Cela montre la grande ambiguïté du terme, qui recouvre des situations et des demandes très diverses. Est-il possible de sortir de l’opposition simpliste, bien caractéristique d’un vieux clivage des mentalités françaises entre stoïcisme et catholicisme, entre l’approbation de l’euthanasie comme acte stoïque, ou la réprobation de l’euthanasie au nom du caractère sacré de la vie? On a parfois le sentiment que les contradictions qui nous scandalisent tiennent davantage à des questions de langage et de culture qu’à des questions de fond, qui demandent une méditation plus sobre sur la mort.

On parle du droit de mourir dans la dignité. Mais de quelle « dignité » s’agit-il? Aujourd’hui, on place trop cette dignité dans une image de l’individu moderne, maître de lui, assuré d’être quelqu’un et d’un niveau de conscience qui lui donne le pouvoir de consentir. Ce qu’on peut trouver inquiétant, dans l’euthanasie, c’est la prétention à disposer totalement de soi.

La mort n’est pas pour lui un acte, mais le consentement à autre chose que soi, l’acceptation d’aimer soi-même comme un prochain.
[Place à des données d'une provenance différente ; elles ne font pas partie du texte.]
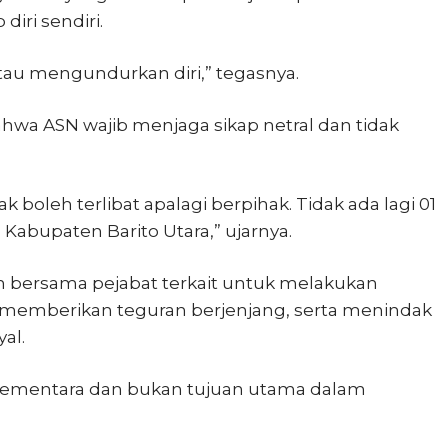
diri sendiri.
 atau mengundurkan diri,” tegasnya.
ahwa ASN wajib menjaga sikap netral dan tidak
k boleh terlibat apalagi berpihak. Tidak ada lagi 01
Kabupaten Barito Utara,” ujarnya.
h bersama pejabat terkait untuk melakukan
, memberikan teguran berjenjang, serta menindak
yal.
sementara dan bukan tujuan utama dalam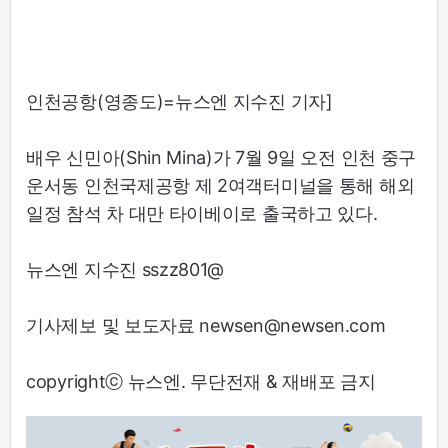
인천공항(영종도)=뉴스엔 지수진 기자]
배우 신민아(Shin Mina)가 7월 9일 오전 인천 중구
운서동 인천국제공항 제 2여객터미널을 통해 해외
일정 참석 차 대만 타이베이로 출국하고 있다.
뉴스엔 지수진 sszz801@
기사제보 및 보도자료 newsen@newsen.com
copyrightⓒ 뉴스엔. 무단전재 & 재배포 금지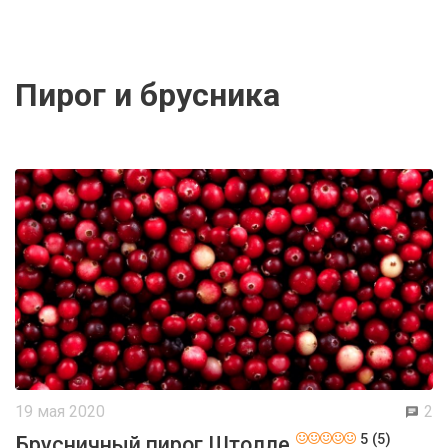
пирог и брусника
19 мая 2020
2
5 (5)
Брусничный пирог Штолле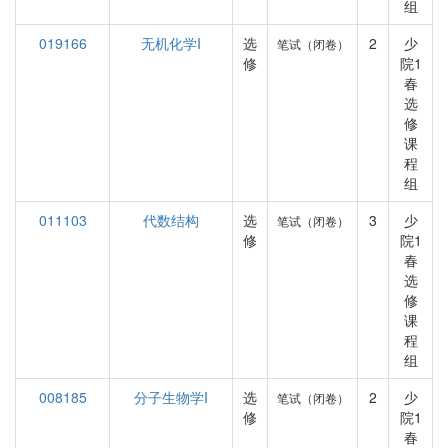
组
019166
无机化学I
选
2
少
笔试（闭卷）
修
院1
春
选
修
课
程
组
011103
代数结构
选
3
少
笔试（闭卷）
修
院1
春
选
修
课
程
组
008185
分子生物学I
选
2
少
笔试（闭卷）
修
院1
春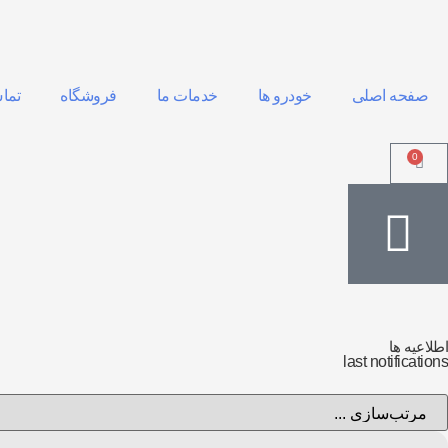
صفحه اصلی
خودرو ها
خدمات ما
فروشگاه
تماس
0
اطلاعیه ها
last notifications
En nous cachant la mort, nous faisons tout pour libérer nos corps de leur condition corporelle d’être nés et mortels. C’est le rêve impossible et terrifiant qui anime nos vieux mythes et nos neuves techniques.
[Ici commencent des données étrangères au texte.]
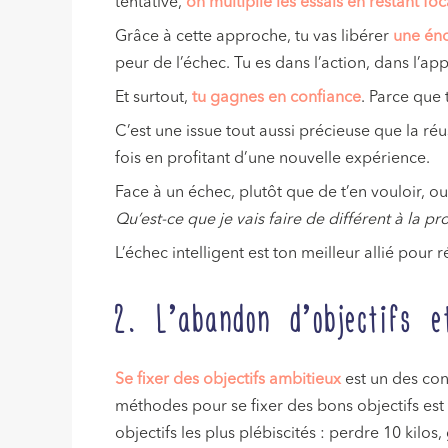
tentative,
on multiplie les essais en restant foc
Grâce à cette approche, tu vas libérer
une éno
peur de l’échec. Tu es dans l’action, dans l’a
Et surtout,
tu gagnes en confiance
. Parce que 
C’est une issue tout aussi précieuse que la réus
fois en profitant d’une nouvelle expérience.
Face à un échec, plutôt que de t’en vouloir, 
Qu’est-ce que je vais faire de différent à la pr
L’échec intelligent est ton meilleur allié pour r
2. L’abandon d’objectifs e
Se fixer des objectifs ambitieux
est un des cons
méthodes pour se fixer des bons objectifs est s
objectifs les plus plébiscités : perdre 10 kilo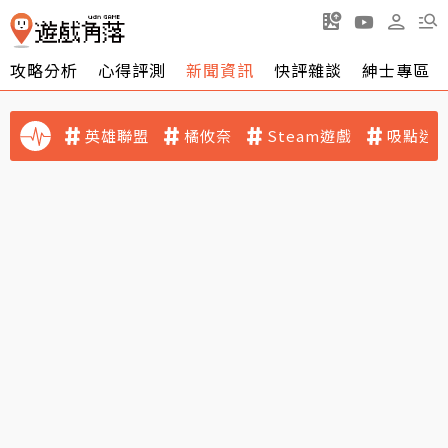
攻略分析
心得評測
新聞資訊
快評雜談
紳士專區
英雄聯盟
橘攸奈
Steam遊戲
吸點迷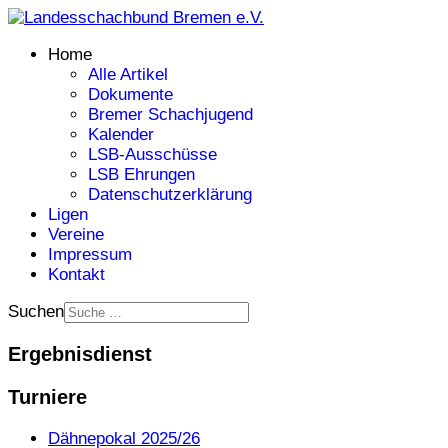
Home
Alle Artikel
Dokumente
Bremer Schachjugend
Kalender
LSB-Ausschüsse
LSB Ehrungen
Datenschutzerklärung
Ligen
Vereine
Impressum
Kontakt
Suchen
Ergebnisdienst
Turniere
Dähnepokal 2025/26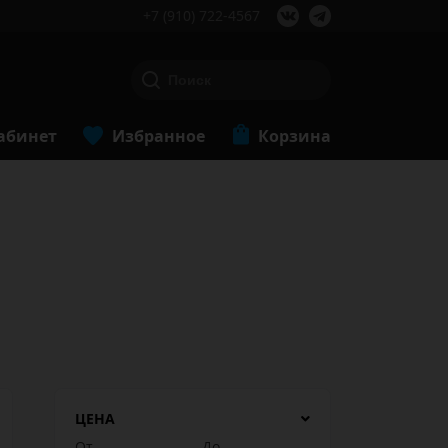
+7 (910) 722-4567
абинет
Избранное
Корзина
ЦЕНА
От
До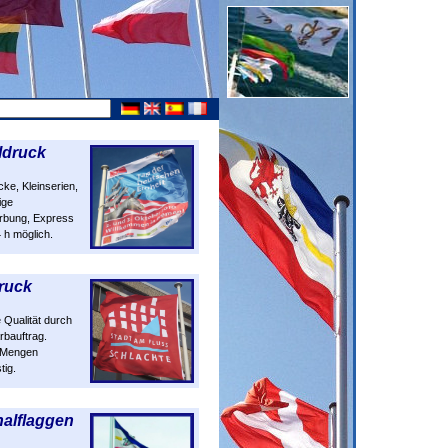
ldruck
cke, Kleinserien,
ige
rbung, Express
 h möglich.
ruck
 Qualität durch
rbauftrag.
 Mengen
tig.
nalflaggen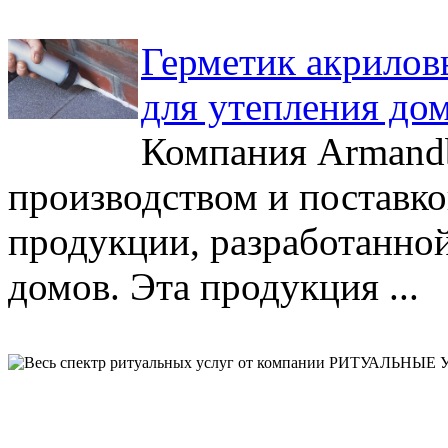
Герметик акрилов
для утепления до
Компания Armandb
производством и поставк
продукции, разработанно
домов. Эта продукция ...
J’y suis simplement passif, comme à quelque chose qui simplement arrive, comme la naissance des enfants qui arrivent, et qui jamais n’est mon acte, mon projet ni mon oeuvre. La mort (la disparition d’une vie) n’est pas à la mort (l’absence de cette vie, car je ne sais pas ce qu’est la Mort) ce que la naissance (l’apparition d’une vie) est à la vie (la présence de cette vie, car je ne sais pas ce que c’est que la Vie). Il n’y a pas cette symétrie. Au contraire la mort est donnée avec la naissance, sans que cela ait été un acte ni un choix de ma part, je suis toujours déjà avant ma mort. Notre perpétuel « quand? », notre perpétuel « et après? », bat ce rivage de silence sans que jamais il nous appartienne de savoir.
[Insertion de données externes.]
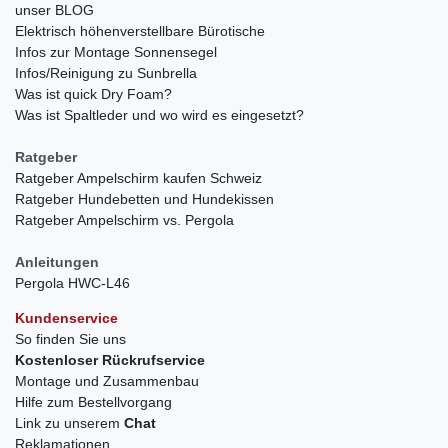
unser BLOG
Elektrisch höhenverstellbare Bürotische
Infos zur Montage Sonnensegel
Infos/Reinigung zu Sunbrella
Was ist quick Dry Foam?
Was ist Spaltleder und wo wird es eingesetzt?
Ratgeber
Ratgeber Ampelschirm kaufen Schweiz
Ratgeber Hundebetten und Hundekissen
Ratgeber Ampelschirm vs. Pergola
Anleitungen
Pergola HWC-L46
Kundenservice
So finden Sie uns
Kostenloser Rückrufservice
Montage und Zusammenbau
Hilfe zum Bestellvorgang
Link zu unserem
Chat
Reklamationen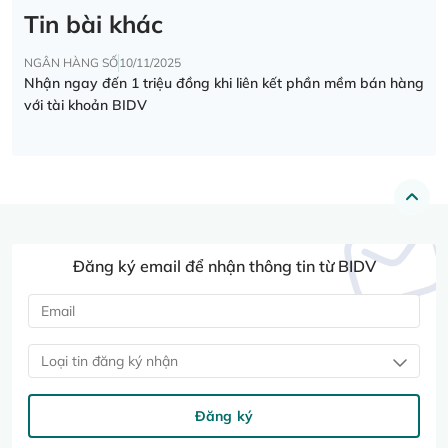
Tin bài khác
NGÂN HÀNG SỐ
10/11/2025
Nhận ngay đến 1 triệu đồng khi liên kết phần mềm bán hàng
với tài khoản BIDV
Đăng ký email để nhận thông tin từ BIDV
Loại tin đăng ký nhận
Đăng ký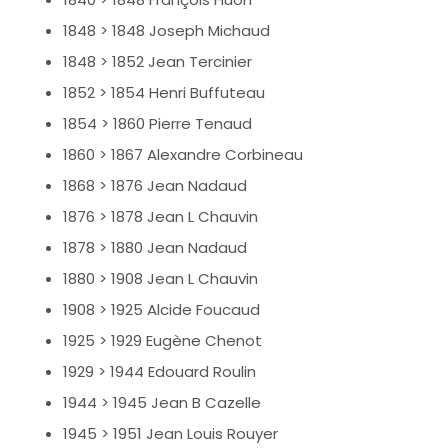
1848 > 1848 Joseph Michaud
1848 > 1852 Jean Tercinier
1852 > 1854 Henri Buffuteau
1854 > 1860 Pierre Tenaud
1860 > 1867 Alexandre Corbineau
1868 > 1876 Jean Nadaud
1876 > 1878 Jean L Chauvin
1878 > 1880 Jean Nadaud
1880 > 1908 Jean L Chauvin
1908 > 1925 Alcide Foucaud
1925 > 1929 Eugène Chenot
1929 > 1944 Edouard Roulin
1944 > 1945 Jean B Cazelle
1945 > 1951 Jean Louis Rouyer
Et soudain le doute m’assaille: et si l’angoisse de la mort, les figures dont nous l’entourons, les paroles et les récits par lesquelles nous l’enjambons, les techniques par lesquelles nous maîtrisons le temps mortel, et si tout cela n’était qu’une manière de nous cacher l’énigme plus radicale encore de la naissance? La naissance ne contient-elle pas et la mort et la vie? L’ouverture de vies possibles ne contient-elle pas la clôture du deuil, l’endettement infini d’être un survivant?